TASK INSTRUCTIONS:
Could you say how many lines below contain the word "foarte"? Give the number with no other text.

Entries taken from a collection:
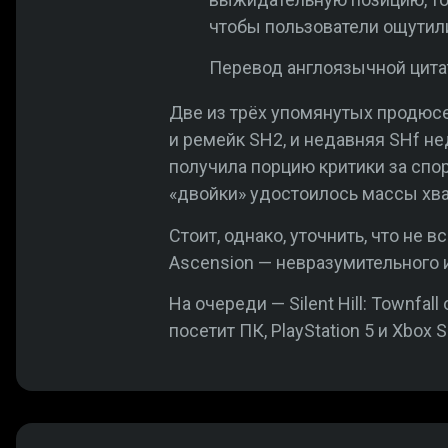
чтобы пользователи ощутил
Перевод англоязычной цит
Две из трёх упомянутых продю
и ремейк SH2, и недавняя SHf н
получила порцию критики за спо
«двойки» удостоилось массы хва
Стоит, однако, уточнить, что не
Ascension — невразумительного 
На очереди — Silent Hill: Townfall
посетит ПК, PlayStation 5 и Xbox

...

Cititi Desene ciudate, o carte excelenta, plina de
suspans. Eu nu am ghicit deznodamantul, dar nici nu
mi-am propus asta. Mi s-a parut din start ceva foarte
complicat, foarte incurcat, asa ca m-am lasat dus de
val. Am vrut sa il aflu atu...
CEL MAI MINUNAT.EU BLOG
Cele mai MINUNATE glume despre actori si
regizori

COMPLETED TASK:
2